(Page-level text extractions)
______

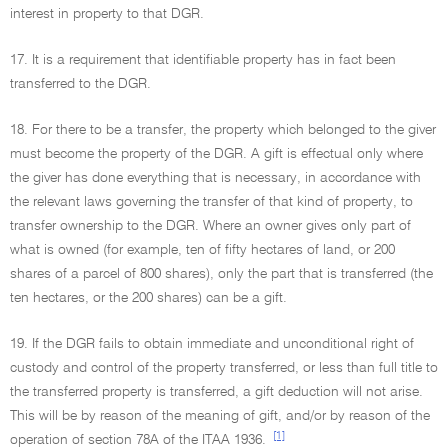
interest in property to that DGR.
17. It is a requirement that identifiable property has in fact been
transferred to the DGR.
18. For there to be a transfer, the property which belonged to the giver
must become the property of the DGR. A gift is effectual only where
the giver has done everything that is necessary, in accordance with
the relevant laws governing the transfer of that kind of property, to
transfer ownership to the DGR. Where an owner gives only part of
what is owned (for example, ten of fifty hectares of land, or 200
shares of a parcel of 800 shares), only the part that is transferred (the
ten hectares, or the 200 shares) can be a gift.
19. If the DGR fails to obtain immediate and unconditional right of
custody and control of the property transferred, or less than full title to
the transferred property is transferred, a gift deduction will not arise.
This will be by reason of the meaning of gift, and/or by reason of the
[1]
operation of section 78A of the ITAA 1936.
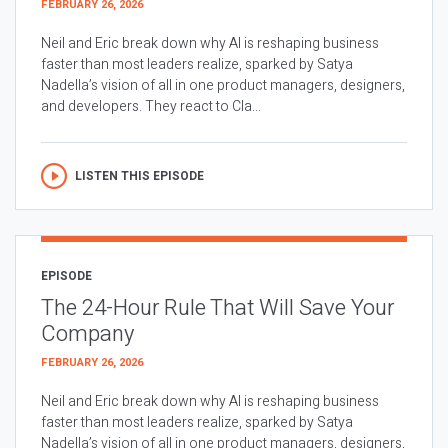
FEBRUARY 26, 2026
Neil and Eric break down why AI is reshaping business
faster than most leaders realize, sparked by Satya
Nadella’s vision of all in one product managers, designers,
and developers. They react to Cla...
LISTEN THIS EPISODE
EPISODE
The 24-Hour Rule That Will Save Your
Company
FEBRUARY 26, 2026
Neil and Eric break down why AI is reshaping business
faster than most leaders realize, sparked by Satya
Nadella’s vision of all in one product managers, designers,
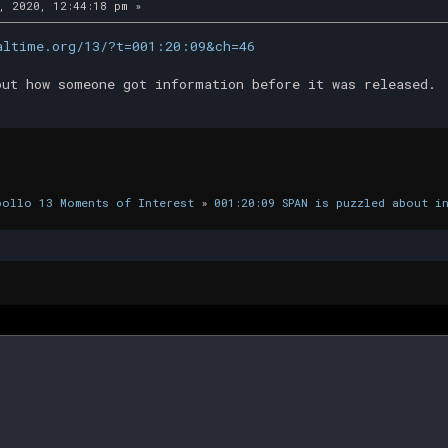
, 2020, 12:44:18 pm »
altime.org/13/?t=001:20:09&ch=46
out how someone got information before it was released.
pollo 13 Moments of Interest
»
001:20:09 SPAN is puzzled about i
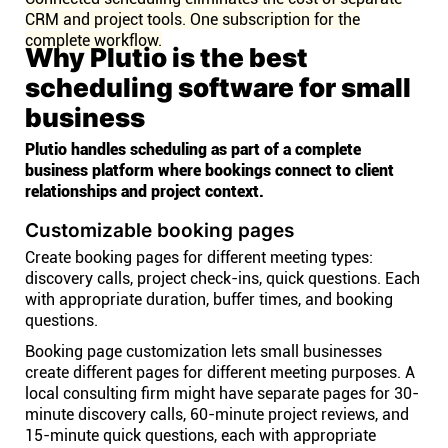
CRM and project tools. One subscription for the
complete workflow.
Why Plutio is the best
scheduling software for small
business
Plutio handles scheduling as part of a complete
business platform where bookings connect to client
relationships and project context.
Customizable booking pages
Create booking pages for different meeting types:
discovery calls, project check-ins, quick questions. Each
with appropriate duration, buffer times, and booking
questions.
Booking page customization lets small businesses
create different pages for different meeting purposes. A
local consulting firm might have separate pages for 30-
minute discovery calls, 60-minute project reviews, and
15-minute quick questions, each with appropriate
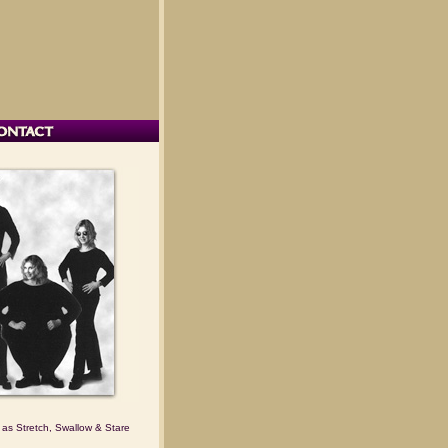
 as Stretch, Swallow & Stare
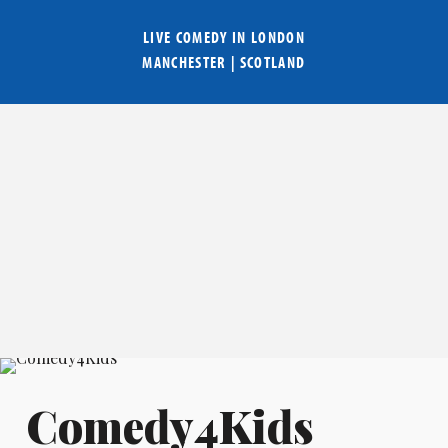
LIVE COMEDY IN
LONDON
MANCHESTER
|
SCOTLAND
Comedy4Kids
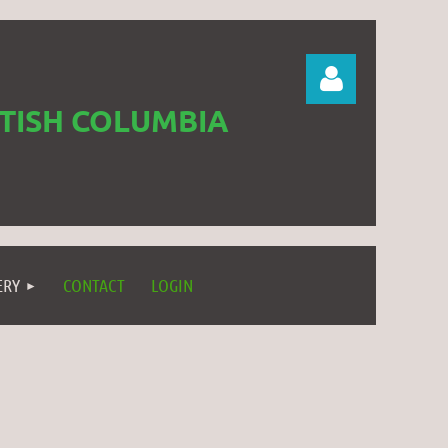
ITISH COLUMBIA
Log in
ERY
CONTACT
LOGIN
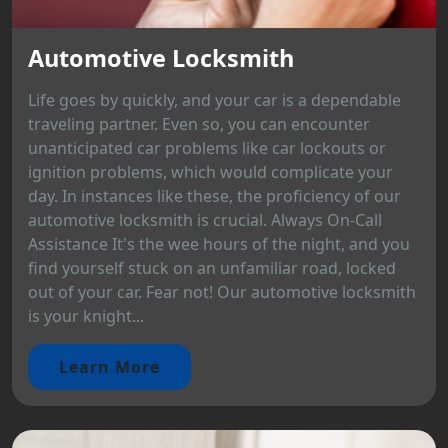
Automotive Locksmith
Life goes by quickly, and your car is a dependable
traveling partner. Even so, you can encounter
unanticipated car problems like car lockouts or
ignition problems, which would complicate your
day. In instances like these, the proficiency of our
automotive locksmith is crucial. Always On-Call
Assistance It's the wee hours of the night, and you
find yourself stuck on an unfamiliar road, locked
out of your car. Fear not! Our automotive locksmith
is your knight...
Learn More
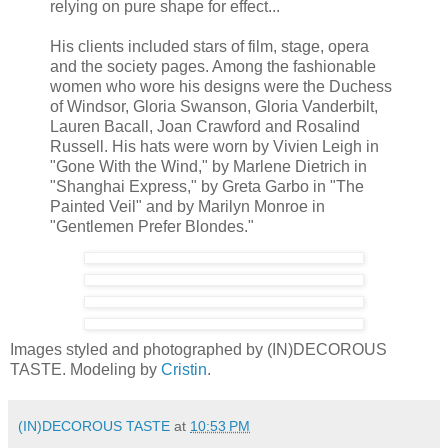
relying on pure shape for effect...
His clients included stars of film, stage, opera
and the society pages. Among the fashionable
women who wore his designs were the Duchess
of Windsor, Gloria Swanson, Gloria Vanderbilt,
Lauren Bacall, Joan Crawford and Rosalind
Russell. His hats were worn by Vivien Leigh in
"Gone With the Wind," by Marlene Dietrich in
"Shanghai Express," by Greta Garbo in "The
Painted Veil" and by Marilyn Monroe in
"Gentlemen Prefer Blondes."
Images styled and photographed by (IN)DECOROUS
TASTE. Modeling by
Cristin
.
(IN)DECOROUS TASTE
at
10:53 PM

______

(EXERCISE) Every line in the entries above that has the word "different" should be identified and copied.

(FINAL ANSWER)
Create booking pages for different meeting types:
create different pages for different meeting purposes. A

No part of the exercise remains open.